Question

Find the emf $\left( V \right)$ and internal resistance $\left( r \right)$ of a single battery which is equivalent to a parallel combination of two batteries of emfs ${V_1}$ and ${V_2}$ and internal resistance ${r_1}$ and ${r_2}$ respectively, with polarities as shown in the figure.
          

Answer 1

Hint:You can easily solve the question by using the formula which gives the net emf and resistances when two or more batteries are in parallel arrangement. The formula is given as:
${V_{eq}} = \dfrac{{\sum {\dfrac{{{V_i}}}{{{r_i}}}} }}{{\dfrac{1}{{{r_{eq}}}}}}$ and the net resistance $\left( {{r_{eq}}} \right)$ is found out by using the generic relation of resistances in parallel arrangement.
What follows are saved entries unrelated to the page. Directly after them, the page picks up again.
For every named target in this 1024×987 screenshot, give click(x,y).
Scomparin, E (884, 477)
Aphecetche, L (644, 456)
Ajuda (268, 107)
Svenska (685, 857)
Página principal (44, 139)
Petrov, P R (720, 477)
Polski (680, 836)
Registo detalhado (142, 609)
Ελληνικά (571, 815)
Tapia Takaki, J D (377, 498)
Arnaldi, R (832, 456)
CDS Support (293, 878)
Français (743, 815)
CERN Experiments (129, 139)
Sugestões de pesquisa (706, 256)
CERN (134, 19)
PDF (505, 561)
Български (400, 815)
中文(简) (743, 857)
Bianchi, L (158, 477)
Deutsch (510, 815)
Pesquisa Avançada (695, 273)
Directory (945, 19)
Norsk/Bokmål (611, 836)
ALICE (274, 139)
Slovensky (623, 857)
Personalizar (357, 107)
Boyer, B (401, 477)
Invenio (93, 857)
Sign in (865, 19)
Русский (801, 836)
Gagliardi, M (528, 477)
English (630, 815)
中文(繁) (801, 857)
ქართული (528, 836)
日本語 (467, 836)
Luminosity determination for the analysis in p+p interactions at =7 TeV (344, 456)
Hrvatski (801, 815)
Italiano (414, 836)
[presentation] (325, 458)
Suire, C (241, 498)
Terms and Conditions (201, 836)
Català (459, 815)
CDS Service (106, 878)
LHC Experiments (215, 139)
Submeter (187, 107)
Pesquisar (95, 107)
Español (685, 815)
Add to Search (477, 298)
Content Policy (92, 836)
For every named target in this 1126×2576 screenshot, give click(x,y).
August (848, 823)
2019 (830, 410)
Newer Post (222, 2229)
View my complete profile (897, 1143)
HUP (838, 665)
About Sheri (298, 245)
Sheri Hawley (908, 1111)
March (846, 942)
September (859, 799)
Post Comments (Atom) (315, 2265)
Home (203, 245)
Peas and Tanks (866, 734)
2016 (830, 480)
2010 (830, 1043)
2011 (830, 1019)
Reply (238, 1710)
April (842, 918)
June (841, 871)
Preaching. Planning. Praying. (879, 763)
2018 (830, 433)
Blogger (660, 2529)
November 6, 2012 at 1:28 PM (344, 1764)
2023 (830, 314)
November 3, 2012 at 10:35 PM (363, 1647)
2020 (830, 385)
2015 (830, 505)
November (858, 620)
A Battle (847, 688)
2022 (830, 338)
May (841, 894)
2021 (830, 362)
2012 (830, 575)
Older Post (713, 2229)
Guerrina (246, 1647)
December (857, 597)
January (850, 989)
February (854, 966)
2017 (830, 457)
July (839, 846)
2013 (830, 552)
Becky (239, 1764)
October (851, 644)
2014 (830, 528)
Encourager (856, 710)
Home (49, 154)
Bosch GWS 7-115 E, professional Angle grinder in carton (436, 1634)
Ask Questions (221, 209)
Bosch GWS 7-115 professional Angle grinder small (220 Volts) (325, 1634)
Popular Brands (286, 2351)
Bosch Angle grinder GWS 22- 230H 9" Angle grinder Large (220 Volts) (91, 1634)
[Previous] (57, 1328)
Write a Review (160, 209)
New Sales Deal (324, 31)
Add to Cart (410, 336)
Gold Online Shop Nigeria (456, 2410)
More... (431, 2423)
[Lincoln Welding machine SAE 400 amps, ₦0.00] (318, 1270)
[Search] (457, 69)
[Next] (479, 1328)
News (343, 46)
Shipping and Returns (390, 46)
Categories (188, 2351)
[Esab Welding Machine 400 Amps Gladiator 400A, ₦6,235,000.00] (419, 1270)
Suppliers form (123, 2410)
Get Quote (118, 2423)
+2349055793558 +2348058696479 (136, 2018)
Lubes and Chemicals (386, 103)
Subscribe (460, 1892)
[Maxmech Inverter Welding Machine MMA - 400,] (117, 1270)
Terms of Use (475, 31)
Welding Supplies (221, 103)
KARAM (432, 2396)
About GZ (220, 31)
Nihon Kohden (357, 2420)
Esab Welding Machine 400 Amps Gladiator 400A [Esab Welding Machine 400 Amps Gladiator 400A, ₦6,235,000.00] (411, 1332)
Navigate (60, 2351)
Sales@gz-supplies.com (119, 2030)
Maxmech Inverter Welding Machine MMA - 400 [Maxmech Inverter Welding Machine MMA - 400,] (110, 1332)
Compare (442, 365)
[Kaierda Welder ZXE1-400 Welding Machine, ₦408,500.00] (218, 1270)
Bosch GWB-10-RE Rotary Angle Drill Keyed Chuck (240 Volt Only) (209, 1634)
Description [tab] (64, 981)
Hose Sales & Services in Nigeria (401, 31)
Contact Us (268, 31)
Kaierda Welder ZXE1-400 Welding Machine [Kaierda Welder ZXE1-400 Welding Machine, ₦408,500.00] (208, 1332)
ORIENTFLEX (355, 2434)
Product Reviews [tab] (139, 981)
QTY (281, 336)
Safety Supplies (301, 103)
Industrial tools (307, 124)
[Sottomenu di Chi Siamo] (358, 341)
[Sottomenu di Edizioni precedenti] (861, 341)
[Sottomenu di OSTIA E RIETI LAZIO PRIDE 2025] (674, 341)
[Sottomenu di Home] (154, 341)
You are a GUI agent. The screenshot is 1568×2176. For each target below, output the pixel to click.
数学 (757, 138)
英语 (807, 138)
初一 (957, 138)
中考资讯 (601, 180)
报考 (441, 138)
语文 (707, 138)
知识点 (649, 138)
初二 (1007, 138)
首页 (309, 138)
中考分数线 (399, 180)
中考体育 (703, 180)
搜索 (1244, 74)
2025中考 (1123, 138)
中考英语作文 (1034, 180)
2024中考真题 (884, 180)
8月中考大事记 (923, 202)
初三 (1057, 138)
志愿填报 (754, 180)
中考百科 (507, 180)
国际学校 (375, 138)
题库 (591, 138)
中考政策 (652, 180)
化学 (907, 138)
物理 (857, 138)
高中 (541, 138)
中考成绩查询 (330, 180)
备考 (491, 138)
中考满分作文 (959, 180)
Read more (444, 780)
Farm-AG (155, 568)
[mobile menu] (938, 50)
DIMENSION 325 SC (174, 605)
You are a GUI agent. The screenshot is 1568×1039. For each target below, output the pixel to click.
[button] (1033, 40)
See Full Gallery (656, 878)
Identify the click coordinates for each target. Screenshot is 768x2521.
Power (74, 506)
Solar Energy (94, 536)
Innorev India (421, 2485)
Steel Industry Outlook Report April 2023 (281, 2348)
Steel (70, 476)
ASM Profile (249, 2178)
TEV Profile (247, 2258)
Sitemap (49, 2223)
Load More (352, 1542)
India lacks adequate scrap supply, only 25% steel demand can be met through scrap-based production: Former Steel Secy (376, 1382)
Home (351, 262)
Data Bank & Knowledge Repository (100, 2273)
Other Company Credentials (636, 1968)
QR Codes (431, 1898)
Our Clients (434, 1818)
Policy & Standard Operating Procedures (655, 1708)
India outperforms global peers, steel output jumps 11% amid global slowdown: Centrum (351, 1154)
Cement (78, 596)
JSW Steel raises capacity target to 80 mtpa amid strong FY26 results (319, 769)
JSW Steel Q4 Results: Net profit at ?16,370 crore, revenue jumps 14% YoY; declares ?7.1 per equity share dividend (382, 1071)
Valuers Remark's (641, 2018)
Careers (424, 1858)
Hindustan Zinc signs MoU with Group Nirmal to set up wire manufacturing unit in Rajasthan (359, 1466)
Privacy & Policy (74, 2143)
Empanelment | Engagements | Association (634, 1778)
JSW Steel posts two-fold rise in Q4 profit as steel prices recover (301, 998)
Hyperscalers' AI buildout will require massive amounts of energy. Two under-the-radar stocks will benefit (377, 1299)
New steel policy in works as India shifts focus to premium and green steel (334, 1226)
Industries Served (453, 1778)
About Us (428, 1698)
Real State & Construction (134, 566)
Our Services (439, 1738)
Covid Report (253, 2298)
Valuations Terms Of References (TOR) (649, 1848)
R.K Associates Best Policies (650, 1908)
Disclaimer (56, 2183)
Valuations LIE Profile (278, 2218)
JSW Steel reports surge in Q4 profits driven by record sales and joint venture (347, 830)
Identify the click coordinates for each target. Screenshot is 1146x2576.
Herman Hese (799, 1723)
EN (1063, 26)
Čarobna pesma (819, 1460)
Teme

Complete step by step answer:
We will try to solve the question through the approach described in the hint section of the solution to the question. We will first find the net resistance as it is easier to find out since the formula is very basic and generic and also needed to find the net emf. Then, we will use the formula mentioned above to find the net emf when multiple batteries are connected in parallel combination.
So, let’s first find the net resistance:
We already know that when resistors are in parallel combination, we can write:
$\dfrac{1}{{{r_{eq}}}} = \sum {\dfrac{1}{{{r_i}}}} $
Using this here, we get:
$\dfrac{1}{{{r_{eq}}}} = \dfrac{1}{{{r_1}}} + \dfrac{1}{{{r_2}}}$
After solving and reciprocating, we get:
${r_{eq}} = \dfrac{{{r_1}{r_2}}}{{{r_1} + {r_2}}}$
Now, let’s find the value of net emf in the given arrangement:
First, let us write the formula that we will use:
${V_{eq}} = \dfrac{{\sum {\dfrac{{{V_i}}}{{{r_i}}}} }}{{\dfrac{1}{{{r_{eq}}}}}}$
We can write it as following, in our case:
${V_{eq}} = \dfrac{{\dfrac{{{V_1}}}{{{r_1}}} + \left( {\dfrac{{ - {V_2}}}{{{r_2}}}} \right)}}{{\dfrac{1}{{{r_{eq}}}}}}$
After solving this and simplifying, we get:
${V_{eq}} = \dfrac{{{V_1}{r_2} - {V_2}{r_1}}}{{{r_1} + {r_2}}}$
Hence, we get the net emf as, ${V_{eq}} = \dfrac{{{V_1}{r_2} - {V_2}{r_1}}}{{{r_1} + {r_2}}}$
And the net resistance as, ${r_{eq}} = \dfrac{{{r_1}{r_2}}}{{{r_1} + {r_2}}}$

Note: Always remember the formula of net emf when cells or batteries are in parallel arrangement as this is very frequently used and thus, helps in the long term. Many students make mistakes in the given question as they forget to include the negative sign in the formula since ${V_2}$ is of opposite polarity and thus, has a negative effect.